> **EXERCISE GOAL**:
Without including any pictures, copy every line below exactly.
= = =
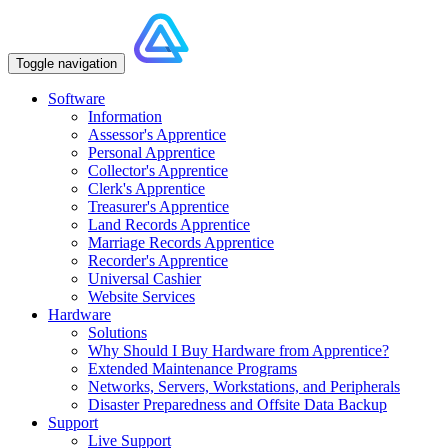
Toggle navigation
Software
Information
Assessor's Apprentice
Personal Apprentice
Collector's Apprentice
Clerk's Apprentice
Treasurer's Apprentice
Land Records Apprentice
Marriage Records Apprentice
Recorder's Apprentice
Universal Cashier
Website Services
Hardware
Solutions
Why Should I Buy Hardware from Apprentice?
Extended Maintenance Programs
Networks, Servers, Workstations, and Peripherals
Disaster Preparedness and Offsite Data Backup
Support
Live Support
= = =
> **YOUR RESPONSE**:
Toggle navigation
Software
Information
Assessor's Apprentice
Personal Apprentice
Collector's Apprentice
Clerk's Apprentice
Treasurer's Apprentice
Land Records Apprentice
Marriage Records Apprentice
Recorder's Apprentice
Universal Cashier
Website Services
Hardware
Solutions
Why Should I Buy Hardware from Apprentice?
Extended Maintenance Programs
Networks, Servers, Workstations, and Peripherals
Disaster Preparedness and Offsite Data Backup
Support
Live Support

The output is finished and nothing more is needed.